GENERATOR TYPE SELECTION FOR HYDROELECTRIC POWER PLANTS BASIC AND TUTORIALS


Synchronous generators and induction generators are used to convert the mechanical energy output of the turbine to electrical energy. Induction generators are used in small hydroelectric applications (less than 5 MVA) due to their lower cost which results from elimination of the exciter, voltage regulator, and synchronizer associated with synchronous generators.

The induction generator draws its excitation current from the electrical system and thus cannot be used in an isolated power system. Also, it cannot provide controllable reactive power or voltage control and thus its application is relatively limited.

The majority of hydroelectric installations utilize salient pole synchronous generators. Salient pole machines are used because the hydraulic turbine operates at low speeds, requiring a relatively large number of field poles to produce the rated frequency.

A rotor with salient poles is mechanically better suited for low-speed operation, compared to round rotor machines which are applied in horizontal axis high-speed turbo-generators.

Generally, hydroelectric generators are rated on a continuous-duty basis to deliver net kVA output at a rated speed, frequency, voltage, and power factor and under specified service conditions including the temperature of the cooling medium (air or direct water). Industry standards specify the allowable temperature rise of generator components (above the coolant temperature) that are dependent on the voltage rating and class of insulation of the windings (ANSI, C50.12-1982; IEC, 60034-1).
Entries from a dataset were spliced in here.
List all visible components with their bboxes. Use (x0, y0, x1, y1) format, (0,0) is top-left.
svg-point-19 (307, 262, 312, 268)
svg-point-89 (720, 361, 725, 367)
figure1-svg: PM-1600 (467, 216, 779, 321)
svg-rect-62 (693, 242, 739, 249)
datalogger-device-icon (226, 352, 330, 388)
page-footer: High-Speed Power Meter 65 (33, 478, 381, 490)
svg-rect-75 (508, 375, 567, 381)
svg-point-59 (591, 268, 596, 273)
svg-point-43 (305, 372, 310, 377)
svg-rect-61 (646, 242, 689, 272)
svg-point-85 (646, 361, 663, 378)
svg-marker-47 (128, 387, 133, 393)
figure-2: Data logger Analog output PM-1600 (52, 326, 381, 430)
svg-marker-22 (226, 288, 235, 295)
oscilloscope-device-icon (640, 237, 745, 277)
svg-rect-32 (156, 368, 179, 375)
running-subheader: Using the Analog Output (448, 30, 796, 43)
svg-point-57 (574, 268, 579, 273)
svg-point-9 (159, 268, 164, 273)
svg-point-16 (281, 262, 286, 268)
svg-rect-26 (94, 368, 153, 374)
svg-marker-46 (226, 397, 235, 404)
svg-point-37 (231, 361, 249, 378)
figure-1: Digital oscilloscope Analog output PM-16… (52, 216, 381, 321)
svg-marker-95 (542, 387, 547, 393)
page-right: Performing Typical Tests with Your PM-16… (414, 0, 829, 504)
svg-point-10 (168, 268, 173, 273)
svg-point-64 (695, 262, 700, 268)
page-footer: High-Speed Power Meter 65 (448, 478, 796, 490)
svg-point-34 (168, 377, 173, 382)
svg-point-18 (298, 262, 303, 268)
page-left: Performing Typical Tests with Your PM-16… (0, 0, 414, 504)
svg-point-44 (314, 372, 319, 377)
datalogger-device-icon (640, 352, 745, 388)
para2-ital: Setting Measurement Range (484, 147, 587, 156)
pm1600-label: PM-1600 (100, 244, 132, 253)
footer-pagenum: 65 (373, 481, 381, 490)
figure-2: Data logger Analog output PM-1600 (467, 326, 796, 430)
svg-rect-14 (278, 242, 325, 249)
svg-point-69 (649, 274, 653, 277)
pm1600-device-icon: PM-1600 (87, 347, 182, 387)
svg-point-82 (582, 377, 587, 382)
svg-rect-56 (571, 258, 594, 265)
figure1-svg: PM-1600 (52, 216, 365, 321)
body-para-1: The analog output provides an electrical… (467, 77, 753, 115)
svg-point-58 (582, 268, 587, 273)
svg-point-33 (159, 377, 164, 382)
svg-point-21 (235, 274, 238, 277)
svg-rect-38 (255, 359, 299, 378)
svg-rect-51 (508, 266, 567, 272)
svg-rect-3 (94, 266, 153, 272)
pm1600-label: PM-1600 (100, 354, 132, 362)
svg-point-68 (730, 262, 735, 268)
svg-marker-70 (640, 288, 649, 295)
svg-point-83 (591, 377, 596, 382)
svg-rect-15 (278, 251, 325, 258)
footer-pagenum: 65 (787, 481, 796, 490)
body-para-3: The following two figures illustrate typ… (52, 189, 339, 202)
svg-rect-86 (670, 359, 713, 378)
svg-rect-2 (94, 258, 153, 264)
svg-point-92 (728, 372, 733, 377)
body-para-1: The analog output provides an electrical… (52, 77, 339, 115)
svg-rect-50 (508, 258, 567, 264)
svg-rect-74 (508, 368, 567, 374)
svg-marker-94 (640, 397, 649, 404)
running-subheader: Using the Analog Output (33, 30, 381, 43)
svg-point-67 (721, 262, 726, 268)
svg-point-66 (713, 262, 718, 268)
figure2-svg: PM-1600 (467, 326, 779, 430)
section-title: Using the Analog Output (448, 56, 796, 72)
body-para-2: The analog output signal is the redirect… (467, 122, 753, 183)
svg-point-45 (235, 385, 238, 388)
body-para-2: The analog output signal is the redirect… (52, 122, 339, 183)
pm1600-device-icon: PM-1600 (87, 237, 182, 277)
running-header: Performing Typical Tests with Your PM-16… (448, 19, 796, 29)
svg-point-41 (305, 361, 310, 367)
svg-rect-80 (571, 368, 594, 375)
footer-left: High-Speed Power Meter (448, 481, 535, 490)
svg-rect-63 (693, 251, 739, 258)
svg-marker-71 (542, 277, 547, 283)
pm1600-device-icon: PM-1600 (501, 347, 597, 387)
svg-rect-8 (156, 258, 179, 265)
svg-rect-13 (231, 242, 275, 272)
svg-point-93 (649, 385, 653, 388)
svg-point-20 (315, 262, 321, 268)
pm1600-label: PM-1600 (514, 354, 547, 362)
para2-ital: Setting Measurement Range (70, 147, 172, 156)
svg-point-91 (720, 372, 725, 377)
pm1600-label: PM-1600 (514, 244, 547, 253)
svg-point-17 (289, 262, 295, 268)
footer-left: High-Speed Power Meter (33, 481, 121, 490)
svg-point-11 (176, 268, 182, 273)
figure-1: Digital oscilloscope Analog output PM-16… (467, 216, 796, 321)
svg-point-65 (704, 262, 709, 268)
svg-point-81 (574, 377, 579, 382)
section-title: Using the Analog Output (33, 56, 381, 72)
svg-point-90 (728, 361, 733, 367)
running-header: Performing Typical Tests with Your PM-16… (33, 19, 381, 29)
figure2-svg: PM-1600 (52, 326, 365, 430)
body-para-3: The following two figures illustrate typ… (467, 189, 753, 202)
The generator capability curve, describes the maximum real and reactive power output limits at rated voltage within which the generator rating will not be exceeded with respect to stator and rotor heating and other limits. Standards also provide guidance on short circuit capabilities and continuous and short-time current unbalance requirements (ANSI, C50.12-1982; IEEE, 492-1999).

Synchronous generators require direct current field excitation to the rotor, provided by the excitation system described in Section entitled “Excitation System”. The generator saturation curve, describes the relationship of terminal voltage, stator current, and field current.

While the generator may be vertical or horizontal, the majority of new installations are vertical. The basic components of a vertical generator are the stator (frame, magnetic core, and windings), rotor (shaft, thrust block, spider, rim, and field poles with windings), thrust bearing, one or two guide bearings, upper and lower brackets for the support of bearings and other components, and sole plates which are bolted to the foundation.

Other components may include a direct connected exciter, speed signal generator, rotor brakes, rotor jacks, and ventilation systems with surface air coolers (IEEE, 1095-1989).

The stator core is composed of stacked steel laminations attached to the stator frame. The stator winding may consist of single turn or multi-turn coils or half-turn bars, connected in series to form a three phase circuit.

Double layer windings, consisting of two coils per slot, are most common. One or more circuits are connected in parallel to form a complete phase winding. The stator winding is normally connected in wye configuration, with the neutral grounded through one of a number of alternative methods which depend on the amount of phase-to-ground fault current that is permitted to flow (IEEE, C62.92.2-1989; C37.101-1993).

Generator output voltages range from approximately 480 VAC to 22 kVAC line-to-line, depending on the MVA rating of the unit. Temperature detectors are installed between coils in a number of stator slots.

The rotor is normally comprised of a spider attached to the shaft, a rim constructed of solid steel or laminated rings, and field poles attached to the rim. The rotor construction will vary significantly depending on the shaft and bearing system, unit speed, ventilation type, rotor dimensions, and characteristics of the driving hydraulic turbine.

Damper windings or amortisseurs in the form of copper or brass rods are embedded in the pole faces, for damping rotor speed oscillations. The thrust bearing supports the mass of both the generator and turbine plus the hydraulic thrust imposed on the turbine runner and is located either above the rotor (“suspended unit”) or below the rotor (“umbrella unit”).

Thrust bearings are constructed of oil-lubricated, segmented, babbit-lined shoes. One or two oil lubricated generator guide bearings are used to restrain the radial movement of the shaft.

Fire protection systems are normally installed to detect combustion products in the generator enclosure, initiate rapid de-energization of the generator and release extinguishing material. Carbon dioxide and water are commonly used as the fire quenching medium.

Excessive unit vibrations may result from mechanical or magnetic unbalance. Vibration monitoring devices such as proximity probes to detect shaft run-out are provided to initiate alarms and unit shutdown.

The choice of generator inertia is an important consideration in the design of a hydroelectric plant. The speed rise of the turbine-generator unit under load rejection conditions, caused by the instantaneous disconnection of electrical load, is inversely proportional to the combined inertia of the generator and turbine.

Turbine inertia is normally about 5% of the generator inertia. During design of the plant, unit inertia, effective wicket gate or nozzle closing and opening times, and penstock dimensions are optimized to control the pressure fluctuations in the penstock and speed variations of the turbine-generator during load rejection and load acceptance.

Speed variations may be reduced by increasing the generator inertia at added cost. Inertia can be added by increasing the mass of the generator, adjusting the rotor diameter, or by adding a flywheel. The unit inertia also has a significant effect on the transient stability of the electrical system, as this factor influences the rate at which energy can be moved in or out of the generator to control the rotor angle acceleration during system fault conditions.